I am bullish the oil service sector because of companies like Brigham Exploration (BEXP). Oil companies are drilling wells at an exponential rate. Oil service will increase utilization for years. Like Basic, Brigham was punished. Going through the first quarter results, I found it looked good. Brigham's daily production volumes were up 109% (11314 Boep/d) when compared to the first quarter of 2010. This was down 1% when compared to the fourth quarter of 2010. Crude oil production volumes were up 159% (9211 Bop/d) from the first quarter of 2010, and 1% from the fourth quarter of 2010. Crude oil represented 81% of production, compared to 80% quarter over quarter and 66% year over year.

In March of 2011, Brigham's Williston Basin volumes reached 10000 Boep/d for the first time in history. Revenues from the sale of crude oil and natural gas, including hedge settlements, was up 158%($76 million) compared to the first quarter of 2010. The average revenue estimate for the quarter was $76.49 million. Of the $76 million, revenues from higher crude oil sales volumes were $37.3 million and increased crude oil prices were $9.4 million. The average realized price of crude was $82.76 per barrel. This included a $1.27 loss from a cash settlement of derivatives.

2011 production costs were up $.95 per barrel of oil equivalent compared to the first quarter of 2010. Taxes increased per barrel of oil equivalent by $2.37. Many don't know that North Dakota's tax structure increases the price of oil. North Dakota taxes are capped at 11.5%. Brigham was able to decrease the $2.37 charge by $1.48 because of decreased expensed workovers.

General and administrative expenses decreased $3.07 per barrel of oil equivalent. This decreased due to higher oil volumes. Increased G&A expenses were due to increased wages of employees. Depletion expense was $18.61 per barrel of oil equivalent versus $19.07 per barrel of oil equivalent the first quarter of 2010. Total depletion cost increased because Brigham has increased oil production. It does not mean the wells are depleting at a faster rate. Brigham did have a deferred income tax expense of $200000 realized this quarter.

Reported net income seemed terrible this quarter at $1.6 million or 1 cent per diluted share. The first quarter of 2010 reported net income of $11.3 million or 11 cents per diluted share. On paper, Brigham missed earnings by 24 cents, but the company had $33.8 million or 29 cents per diluted share in mark to market hedging losses. in the first quarter of 2010, Brigham had hedging gains of $8.3 million or 8 cents per diluted share.

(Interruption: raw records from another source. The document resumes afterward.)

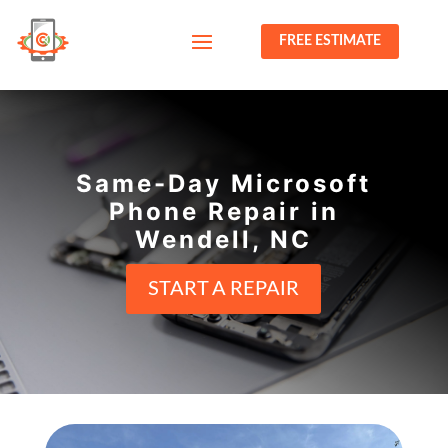
FREE ESTIMATE
Same-Day Microsoft
Phone Repair in
Wendell, NC
START A REPAIR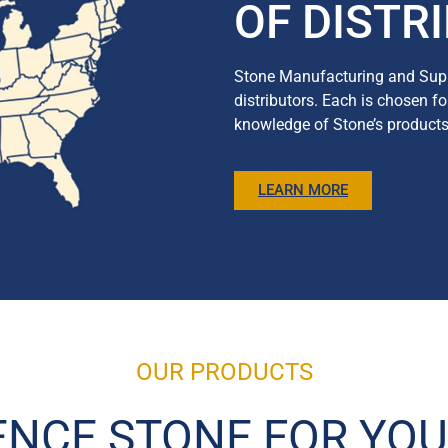
OF DISTR
Stone Manufacturing and Supp
distributors. Each is chosen f
knowledge of Stone’s products a
LEARN MORE
OUR PRODUCTS
ENCE STONE FOR YOU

Brigham expects the second quarter of 2011 volumes would be between 12000 and 14000 Boep/d. Its estimated oil volumes will be 82% of total production. This is a one percent increase over the first quarter. Here is a summary of Brigham's first quarter of 2011 as compared to the first quarter of 2011:

  1. Average Daily Production Volumes Up (Boe/d) 109%
  2. Average Daily Crude Oil Production Volumes Up (Bop/d) 159%
  3. Average Daily Production Volumes In Williston Basin Up (Boep/d) 190%
  4. Revenues From Crude Oil and Natural Gas Up 158% ($76 Million)
  5. Average Realized Price For Crude Oil Up $10.37/Barrel
  6. Production Costs (Includes O&M Expense) Up $.95/Boe
  7. 11.5% North Dakota Production Tax Rate $2.37/Boe
  8. General and Administrated Expenses down $3.07/Boe
  9. Depletion Expense Decreased by $.46/Boe
  10. Net Interest Expense Up $.5 Million
  11. Deferred Income Tax Of $.2 Million
  12. Net Income Excluding Mark to Market Hedging Losses were $33.8 Million Or $.29/Diluted Share

Without unrealized hedging losses, Brigham would have missed revenue by approximately a half million dollars. It would have beat on earnings by 4 cents.

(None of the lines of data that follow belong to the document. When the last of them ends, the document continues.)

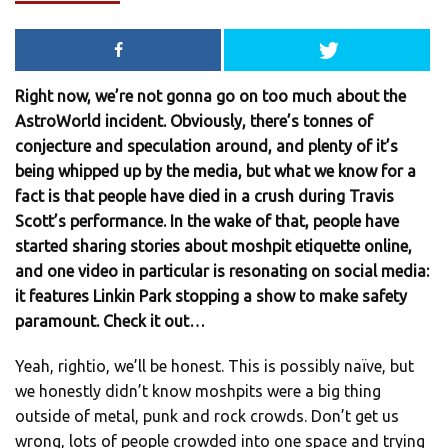
Right now, we’re not gonna go on too much about the
AstroWorld incident. Obviously, there’s tonnes of
conjecture and speculation around, and plenty of it’s
being whipped up by the media, but what we know for a
fact is that people have died in a crush during Travis
Scott’s performance. In the wake of that, people have
started sharing stories about moshpit etiquette online,
and one video in particular is resonating on social media:
it features Linkin Park stopping a show to make safety
paramount. Check it out…
Yeah, rightio, we’ll be honest. This is possibly naïve, but
we honestly didn’t know moshpits were a big thing
outside of metal, punk and rock crowds. Don’t get us
wrong, lots of people crowded into one space and trying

More importantly, the Bakken had a harsh winter. Wells were shut down due to lack of oil transportation. Taxes are up in North Dakota. Oil service costs are up. Backlog increases fraccing time, and the winter made it worse. The last problem has to do with depletion expense. There are rumors that Northern Oil and Gas (NOG) has not claimed the proper amount of depletion on its wells. This has created some doubt in Bakken names. Depletion cannot be determined in total dollars. Northern's total was approximately four times a year earlier. Brigham's was double that of a year earlier. Northern added 5.85 net wells in the fourth quarter of 2010 and its depletion will be figured on the new wells, plus any others producing in previous months. Most importantly, several Bakken oil companies are oversold, making a very good entry point.

Disclosure: I am long BAS, BEXP, NOG.

Additional disclosure: This article is not a buy recommendation for any of the stocks listed. All three are high growth stocks that have been sold off over the past few weeks. I recommend doing research on any company before buying a stock.